Pozzuoli (domenica, 28 settembre 2025) — Il Premio “Serra – Campi Flegrei”, giunto alla sua quinta edizione, si conferma come uno spazio vitale di sperimentazione e osservazione della nuova drammaturgia contemporanea. Nato per valorizzare l’arte del monologo, il concorso ha scelto il Teatro Serra di Fuorigrotta come punto di incontro fra talenti emergenti e pubblico, con una finale che si terrà lunedì 6 ottobre alle 21.00.
di Nicola De Dominicis
Otto artisti, selezionati da diverse regioni italiane, porteranno sul palco storie che oscillano tra commedia, satira e dramma, affrontando temi di grande attualità e profondità: dai rapporti familiari all’esperienza della malattia, dalle questioni legate all’emancipazione femminile fino al conflitto in Palestina, senza dimenticare le difficoltà di misurarsi con il presente e il peso del passato.
Il concorso è articolato in due sezioni principali, “Attori” e “Autori”, ognuna con un premio in denaro da 500 euro. A questi si aggiunge un riconoscimento speciale: la possibilità di entrare nel cartellone del Centro Culturale Artemia di Roma, offrendo così un’importante occasione di visibilità e crescita professionale. Il tutto con il sostegno del Comune di Napoli, che ha concesso il patrocinio.
I direttori artistici Pietro Tammaro e Mauro Palumbo sottolineano come il teatro sia una pratica “quotidiana, condivisa e necessaria”, capace di riflettere le contraddizioni del presente e di superare i confini del tempo e dello spazio.

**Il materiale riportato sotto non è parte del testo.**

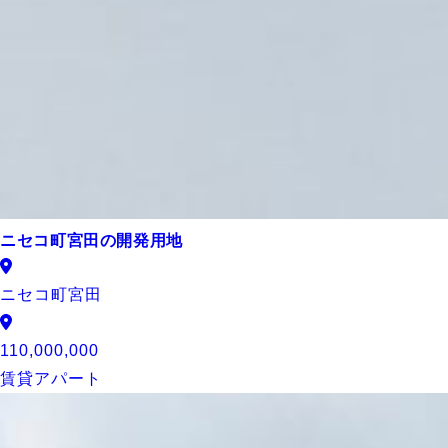
ニセコ町宮田の開発用地
ニセコ町宮田
110,000,000
賃貸アパート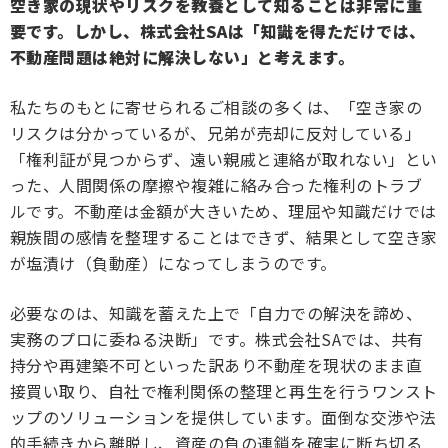
空き家の現状やリスクを教養として知ることは非常に重
要です。しかし、株式会社SAは「知識を得ただけでは、
不動産問題は絶対に解決しない」と考えます。
私たちのもとに寄せられるご相談の多くは、「空き家の
リスクは分かっているが、兄弟が売却に反対している」
「権利証が見つからず、遠い親戚と連絡が取れない」とい
った、人間関係の摩擦や複雑に絡み合った権利のトラブ
ルです。不動産は金額が大きいため、理屈や知識だけでは
親族間の感情を整理することはできず、結果として空き家
が塩漬け（負動産）になってしまうのです。
必要なのは、知識を蓄えた上で「自力での解決を諦め、
実務のプロに委ねる決断」です。株式会社SAでは、共有
持分や再建築不可といった訳あり不動産を現状のまま直
接買い取り、自社で権利関係の整理と再生を行うワンスト
ップのソリューションを提供しています。面倒な交渉や法
的手続きから離脱し、資産の負の連鎖を確実に断ち切る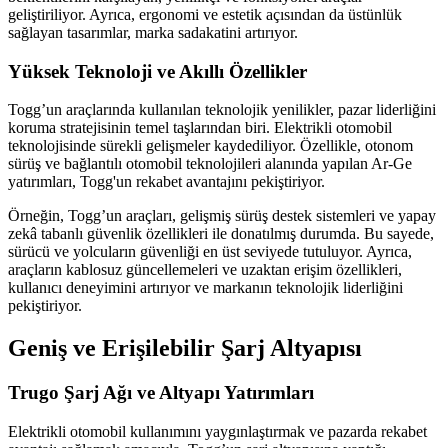
geliştiriliyor. Ayrıca, ergonomi ve estetik açısından da üstünlük
sağlayan tasarımlar, marka sadakatini artırıyor.
Yüksek Teknoloji ve Akıllı Özellikler
Togg’un araçlarında kullanılan teknolojik yenilikler, pazar liderliğini
koruma stratejisinin temel taşlarından biri. Elektrikli otomobil
teknolojisinde sürekli gelişmeler kaydediliyor. Özellikle, otonom
sürüş ve bağlantılı otomobil teknolojileri alanında yapılan Ar-Ge
yatırımları, Togg'un rekabet avantajını pekiştiriyor.
Örneğin, Togg’un araçları, gelişmiş sürüş destek sistemleri ve yapay
zekâ tabanlı güvenlik özellikleri ile donatılmış durumda. Bu sayede,
sürücü ve yolcuların güvenliği en üst seviyede tutuluyor. Ayrıca,
araçların kablosuz güncellemeleri ve uzaktan erişim özellikleri,
kullanıcı deneyimini artırıyor ve markanın teknolojik liderliğini
pekiştiriyor.
Geniş ve Erişilebilir Şarj Altyapısı
Trugo Şarj Ağı ve Altyapı Yatırımları
Elektrikli otomobil kullanımını yaygınlaştırmak ve pazarda rekabet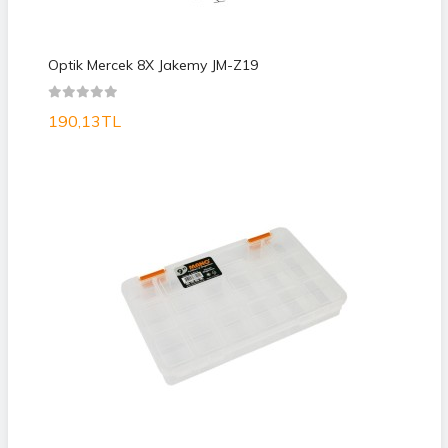
Optik Mercek 8X Jakemy JM-Z19
190,13TL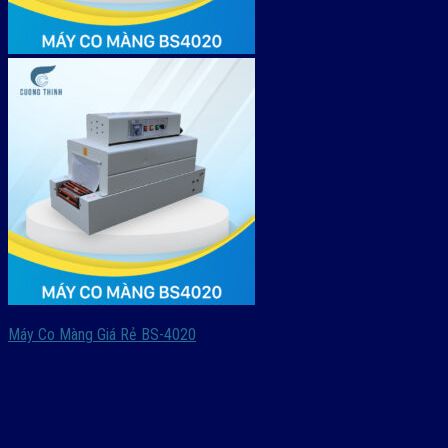
Máy Co Màng Giá Rẻ BS-4020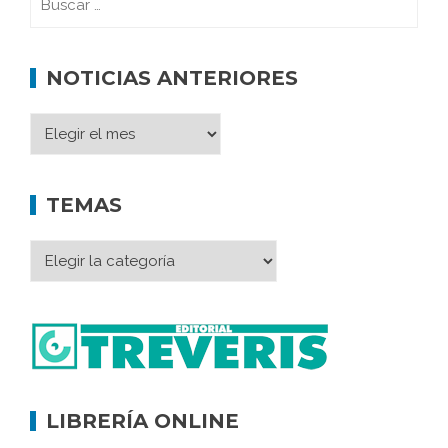
NOTICIAS ANTERIORES
TEMAS
LIBRERÍA ONLINE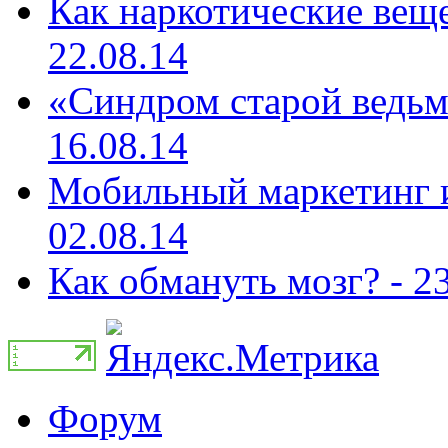
Как наркотические веще
22.08.14
«Синдром старой ведьм
16.08.14
Мобильный маркетинг и
02.08.14
Как обмануть мозг? - 2
Форум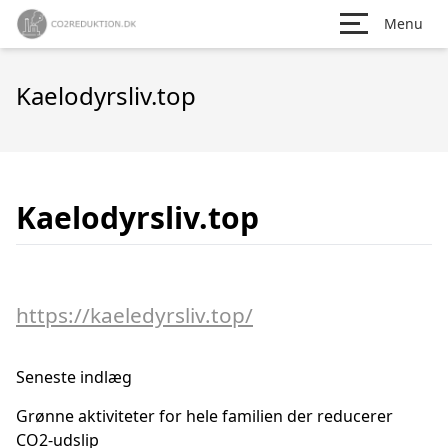
Menu
Kaelodyrsliv.top
Kaelodyrsliv.top
https://kaeledyrsliv.top/
Seneste indlæg
Grønne aktiviteter for hele familien der reducerer
CO2-udslip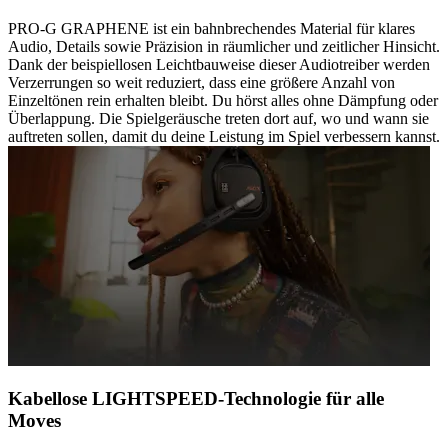
PRO-G GRAPHENE ist ein bahnbrechendes Material für klares
Audio, Details sowie Präzision in räumlicher und zeitlicher Hinsicht.
Dank der beispiellosen Leichtbauweise dieser Audiotreiber werden
Verzerrungen so weit reduziert, dass eine größere Anzahl von
Einzeltönen rein erhalten bleibt. Du hörst alles ohne Dämpfung oder
Überlappung. Die Spielgeräusche treten dort auf, wo und wann sie
auftreten sollen, damit du deine Leistung im Spiel verbessern kannst.
Kabellose LIGHTSPEED-Technologie für alle
Moves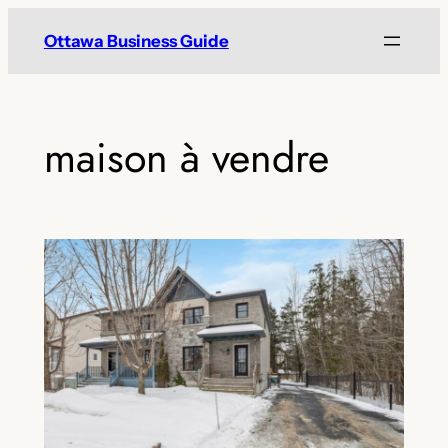
Skip
Ottawa Business Guide
to
content
maison à vendre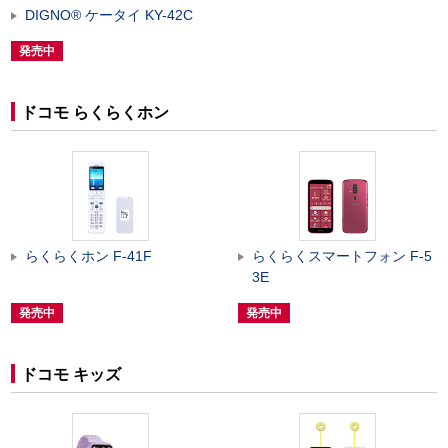
DIGNO
®
ケータイ KY-42C
発売中
ドコモ らくらくホン
らくらくホン F-41F
らくらくスマートフォン F-5
3E
発売中
発売中
ドコモ キッズ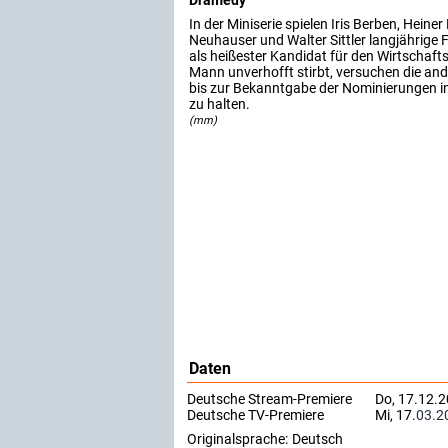
Dramedy
In der Miniserie spielen Iris Berben, Heine
Neuhauser und Walter Sittler langjährige 
als heißester Kandidat für den Wirtschaftsn
Mann unverhofft stirbt, versuchen die and
bis zur Bekanntgabe der Nominierungen 
zu halten.
(mm)
Daten
Deutsche Stream-Premiere
Do, 17.12.
Deutsche TV-Premiere
Mi, 17.
03.2
Originalsprache:
Deutsch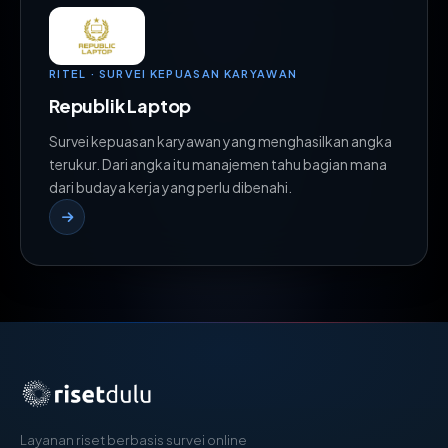
RITEL · SURVEI KEPUASAN KARYAWAN
Republik Laptop
Survei kepuasan karyawan yang menghasilkan angka
terukur. Dari angka itu manajemen tahu bagian mana
dari budaya kerja yang perlu dibenahi.
Layanan riset berbasis survei online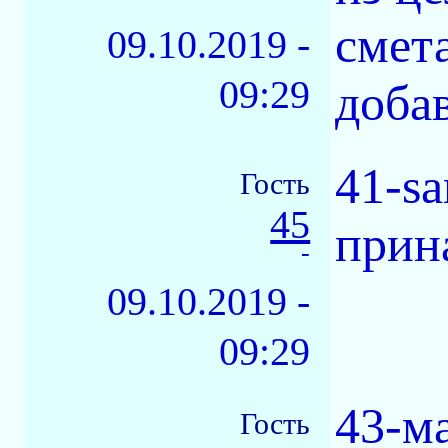
смет
09.10.2019 -
09:29
добав
41-s
Гость
45
прин
-
09.10.2019 -
09:29
43-м
Гость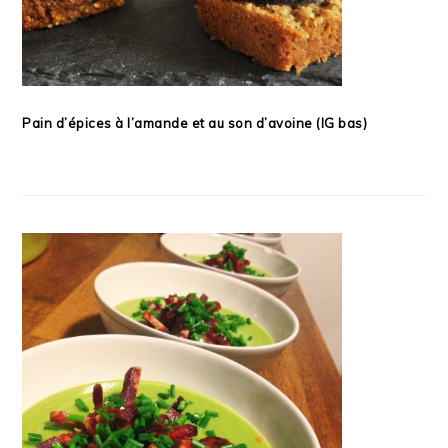
Pain d’épices à l’amande et au son d’avoine (IG bas)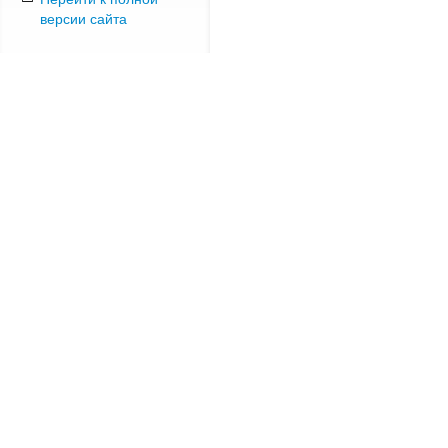
версии сайта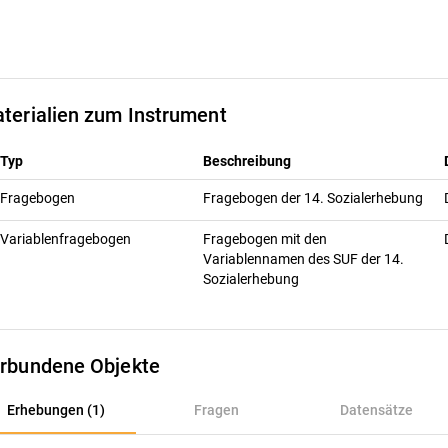
terialien zum Instrument
Typ
Beschreibung
Fragebogen
Fragebogen der 14. Sozialerhebung
Variablenfragebogen
Fragebogen mit den
Variablennamen des SUF der 14.
Sozialerhebung
rbundene Objekte
rhebungen (1)
Erhebungen (1)
Fragen
Datensätze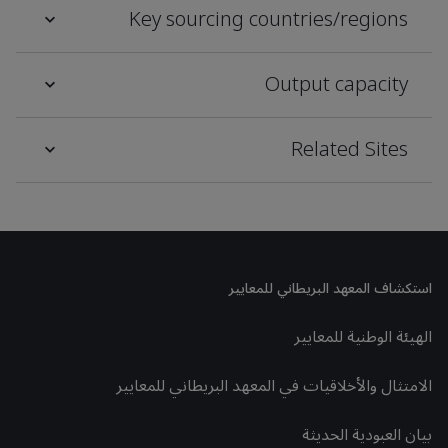
Key sourcing countries/regions
Output capacity
Related Sites
استكشاف المعهد البريطاني للمعايير
الهيئة الوطنية للمعايير
الامتثال والأخلاقيات في المعهد البريطاني للمعايير
بيان العبودية الحديثة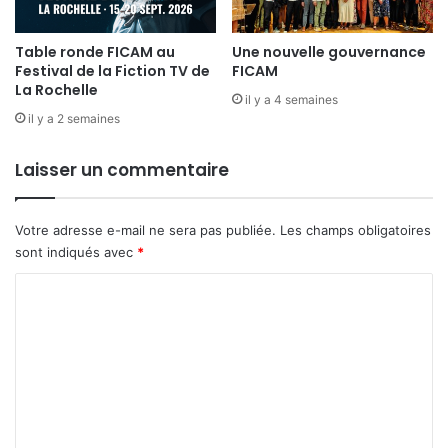
Table ronde FICAM au
Une nouvelle gouvernance
Festival de la Fiction TV de
FICAM
La Rochelle
il y a 4 semaines
il y a 2 semaines
Laisser un commentaire
Votre adresse e-mail ne sera pas publiée.
Les champs obligatoires
sont indiqués avec
*
C
o
m
m
e
n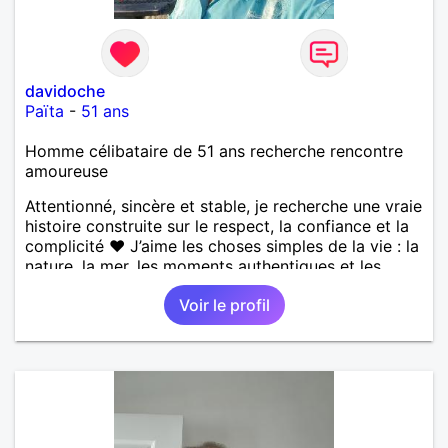
davidoche
Païta
-
51 ans
Homme célibataire de 51 ans recherche rencontre
amoureuse
Attentionné, sincère et stable, je recherche une vraie
histoire construite sur le respect, la confiance et la
complicité ❤️ J’aime les choses simples de la vie : la
nature, la mer, les moments authentiques et les
personnes au grand cœur 🌊🌿 Très câlin et
Voir le profil
affectueux, j’adore les petits moments de tendresse
et les calinous réguliers 😊❤️ La solitude finit parfois
par peser, alors si tu es en Nouvelle-Calédonie et
que tu crois encore à un amour vrai, prenons le
temps de discuter… et laissons l’avenir nous guider
🌹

È proprio questa urgenza di raccontare l’oggi che emerge dalle opere finaliste.
Nella sezione Attori si confronteranno Carolina Infante, con il monologo tratto da Anna Cappelli di Annibale Ruccello; Stefania Palumbo, con Andrà tutto bene di Emanuela Fanelli e Micol Pavoncello, centrato su malattia e legami familiari; e Tonya Porzio, con Margherita, storia di violenza e rinascita scritta da Maria Porzio.
Per la sezione Autori, Carlotta Carpentieri presenterà Mama coca, riflessione tragicomica sulla società digitale, mentre Valentina Fantasia porterà Questo muro è costruito sul mio cuore, racconto familiare legato alla vita dei coloni palestinesi.
Altri tre finalisti si muovono tra scrittura e interpretazione: Solène Bresciani con Confessioni sospese, viaggio poetico ispirato ad Alfonsina Storni; Myriam Nissim con Open windows, commedia nera e dissacrante; e Andrea Taronna con Ranocchio, un’autobiografia ironica e tenera.
Un mosaico di linguaggi e sensibilità che dimostra come il monologo sappia ancora essere uno strumento potente per esplorare le fragilità, i conflitti e i desideri dell’uomo contemporaneo.